The API Explorer project team welcomes contributions from the community. Together, we can grow API Explorer and make it a better framework.

Contribution Guidelines

Before you start working with API Explorer, please read our Developer Certificate of Origin. All contributions to this repository must be signed as described on that page. Your signature certifies that you wrote the patch or have the right to pass it on as an open-source patch.

Contribution Flow

Here are the typical steps in a contributor's workflow:

  • Fork the main API Explorer repository.
  • Clone your fork and set the upstream remote to the main API Explorer repository.
  • Set your name and e-mail in the Git configuration for signing.
  • Create a topic branch from where you want to base your work.
  • Setup your local environment to run and build API Explorer. See our build documentation.
  • Make commits of logical units.
  • Make sure your commit messages are in the proper format (see below).
  • Push your changes to a topic branch in your fork of the repository.
  • Submit a pull request.

Example:

# Clone your forked repository
git clone git@github.com:<github username>/api-explorer.git

# Navigate to the directory
cd api-explorer

# Set name and e-mail configuration
git config user.name "John Doe"
git config user.email johndoe@example.com

# Setup the upstream remote
git remote add upstream https://github.com/vmware/api-explorer.git

# Create a topic branch for your changes
git checkout -b my-new-feature master

# After making the desired changes, commit and push to your fork.
# note the usage of the -s option which signs your commit.  This is required.
git commit -a -s -m "Some detailed and helpful comment here"
git push origin my-new-feature

Staying In Sync With Upstream

When your branch gets out of sync with the master branch, use the following to update:

git checkout my-new-feature
git fetch -a
git pull --rebase upstream master
git push --force-with-lease origin my-new-feature

Updating Pull Requests

If your PR fails to pass CI, or requires changes based on code review, you'll most likely want to squash these changes into existing commits.

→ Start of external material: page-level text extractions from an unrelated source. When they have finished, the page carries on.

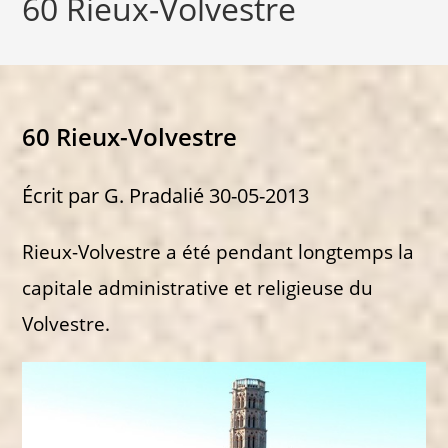
60 Rieux-Volvestre
60 Rieux-Volvestre
Écrit par G. Pradalié 30-05-2013
Rieux-Volvestre a été pendant longtemps la
capitale administrative et religieuse du
Volvestre.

If your pull request contains a single commit, or your changes are related to the most recent commit, you can amend the commit.

git add .
git commit --amend
git push --force-with-lease origin my-new-feature

If you need to squash changes into an earlier commit, use the following:

git add .
git commit --fixup <commit>
git rebase -i --autosquash master
git push --force-with-lease origin my-new-feature

Make sure you add a comment to the PR indicating that your changes are ready to review. GitHub does not generate a notification when you use git push.

Formatting Commit Messages

Use this format for your commit message:

<title>
<BLANK LINE>
<detailed commit message>
<BLANK LINE>
<reference to closing an issue if applicable>
<BLANK LINE>
Signed-off-by: Your Name <your.email@example.com>

Writing Guidelines

These documents provide guidance creating a well-crafted commit message:

Reporting Bugs and Creating Issues

You can submit an issue or a bug to our GitHub repository. You must provide:

  • The version number of Angular
  • The version number of API Explorer
  • The browser name and version number
  • Any available console log messages that show the error.